Он засмеялся коротким сухим смехом:
– Почему? Должно быть, потому, что я был глупым, самонадеянным мальчишкой. Я рос в очень богатой семье, меня до невозможности баловали, и я вообразил, что весь мир сделан из розовой ваты и засахаренного миндаля. Но в один прекрасный день я узнал, что лучший мой друг, которому я беззаветно верил, обманывал меня… Что с вами? Что вы так вздрогнули?
– Ничего. Продолжайте, пожалуйста.
– Я открыл, что со мной хитрят, желая заставить меня верить неправде. Открытие весьма обыкновенное, конечно, но, как я уже сказал, я был молод и верил, что лжецов ожидает ад. Поэтому я бросил свой дом и уехал в Южную Америку, чтобы либо погибнуть, либо начать новую жизнь. И я начал ее без копейки в кармане, не зная ни слова по-испански, белоручкой, привыкшим жить на всем готовом и ни в чем не нуждаться. В результате я попал в настоящий ад, реальный, и это меня излечило от веры в воображаемый. Я был на самом дне к тому времени, когда явилась экспедиция Дюпре и вытянула меня. Это случилось через пять лет.
– Пять лет! Это ужасно! Разве у вас не было друзей?
– Друзей? – Он повернулся к ней и сказал с раздражением: – У меня никогда не было друзей…
Но через секунду он поспешил прибавить:
– Не понимайте буквально всего, что я говорю. Должен сознаться, что я изобразил свое прошлое в слишком мрачном свете. В действительности первые полтора года были вовсе не так плохи: я был молод, достаточно силен и довольно успешно выходил из затруднений, пока тот матрос не наложил на меня своего клейма. После того я уже не мог найти работы. Остается только удивляться, каким совершенным орудием может быть кочерга в умелых руках. А калеку, понятно, никто не наймет.
– Что же вы делали?
– Что мог. Одно время я был на побегушках у негров, работавших на сахарных плантациях. Но надсмотрщики всегда прогоняли меня. Из-за хромоты я не мог двигаться быстро да и больших тяжестей поднимать не мог. А кроме того, у меня то и дело повторялись приступы моего воспаления – или как там нужно называть эту проклятую болезнь… С плантаций я перекочевал на серебряные рудники в надежде получить работу там… Но и это не привело ни к чему: управляющие смеялись, а рабочие буквально травили меня.
– За что?
– Такова уж человеческая натура, должно быть. Они видели, что мне приходится отбиваться только одной рукой, и этого было довольно. Наконец я решил отправиться бродяжничать на авось – не подвернется ли что-нибудь.
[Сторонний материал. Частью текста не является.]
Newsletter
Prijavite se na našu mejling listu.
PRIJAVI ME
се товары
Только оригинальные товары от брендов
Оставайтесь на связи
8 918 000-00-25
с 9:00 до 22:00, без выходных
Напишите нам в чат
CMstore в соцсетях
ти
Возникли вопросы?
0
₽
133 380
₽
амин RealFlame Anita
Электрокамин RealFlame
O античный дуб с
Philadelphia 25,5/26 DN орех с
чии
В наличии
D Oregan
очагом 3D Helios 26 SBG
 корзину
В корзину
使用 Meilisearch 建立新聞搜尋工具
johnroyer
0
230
– Бродяжить? С хромой ногой?
Он вдруг поднял на нее глаза, хотел заговорить и не мог.
– Я… я был голоден, – сказал он наконец с жалкой улыбкой.
Она чуть-чуть отвернула голову и оперлась на руку подбородком.
После нескольких минут молчания он заговорил снова, и, по мере того как он говорил, голос его становился все тише:
– Я бродил и бродил без конца, до того, что у меня стало в голове мутиться, и все-таки ничего не нашел. Я пробрался в Эквадор, но там оказалось еще хуже. Иногда перепадала паяльная работа, – я довольно хороший жестяник, – или какое-нибудь мелкое поручение. Случалось, что меня нанимали вычистить свиной хлев, а иногда… да не стоит перечислять… И вот однажды…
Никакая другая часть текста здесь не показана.